Fig. 3: Theoretical implementation of a synaptic layer using crossbar arrays.
figure 3

It was assumed that a synaptic layer of shape 785 × 25 would be implemented using seven crossbars of shape 128 × 64. a Mapping the first subset of weights onto one of the seven crossbars. Positive weights and negative weights are mapped onto memristors in different bit lines. b Heatmap of average changes in output currents due to line resistance (in all seven Ta/HfO2 crossbars). For this particular simulation, it was assumed that Ta/HfO2 devices can be programmed perfectly.

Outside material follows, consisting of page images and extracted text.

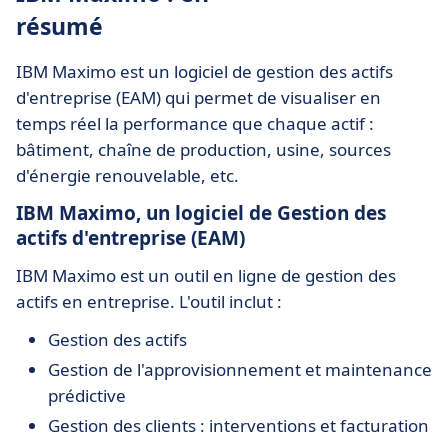
résumé
IBM Maximo est un logiciel de gestion des actifs
d'entreprise (EAM) qui permet de visualiser en
temps réel la performance que chaque actif :
bâtiment, chaîne de production, usine, sources
d'énergie renouvelable, etc.
IBM Maximo, un logiciel de Gestion des
actifs d'entreprise (EAM)
IBM Maximo est un outil en ligne de gestion des
actifs en entreprise. L'outil inclut :
Gestion des actifs
Gestion de l'approvisionnement et maintenance
prédictive
Gestion des clients : interventions et facturation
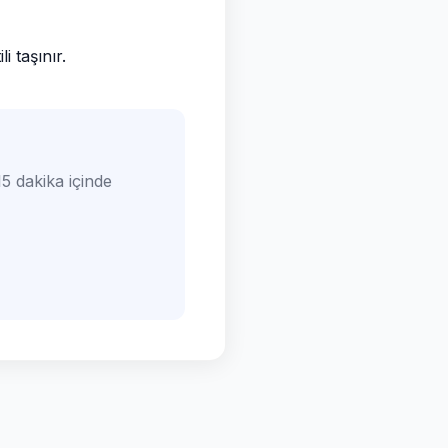
 taşınır.
5 dakika içinde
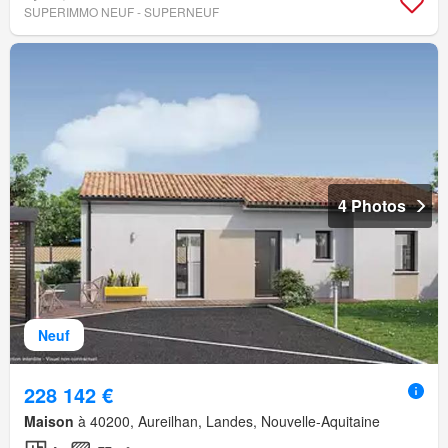
SUPERIMMO NEUF - SUPERNEUF
4 Photos
Neuf
228 142 €
Maison
à 40200, Aureilhan, Landes, Nouvelle-Aquitaine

In each synaptic layer, the corresponding output currents from each of the crossbars would be added together. Additionally, output currents at the bit lines implementing negative weights would be subtracted from the output currents at the neighbouring bit lines (to their left) implementing positive weights. For example, in the example configuration of Fig. 3a, output current at the 2nd bit line would be subtracted from the output current at the 1st bit line, etc.

Unfortunately, even when using multiple smaller crossbars, the interconnects can significantly disturb current distribution in the crossbar. Average output current decreases due to line resistance in all seven crossbars of Ta/HfO2 devices (whose resistance ranges from  ~1 kΩ to  ~11 kΩ, and their interconnect resistance is 0.35 Ω and 0.32 Ω in the word and bit lines, respectively), are shown in the heatmap in Fig. 3b. We can see that the current decreases can range from  ~12% at the outputs nearest to the applied voltages to  ~16% at the outputs in the rightmost bit lines that are used. In Supplementary Note 1, we provide a possible strategy of mitigating line resistance effects in supervised learning. This scheme was not employed in the simulations described in the main text because we wanted to find out how well the CM method would deal with noticeable line resistance effects.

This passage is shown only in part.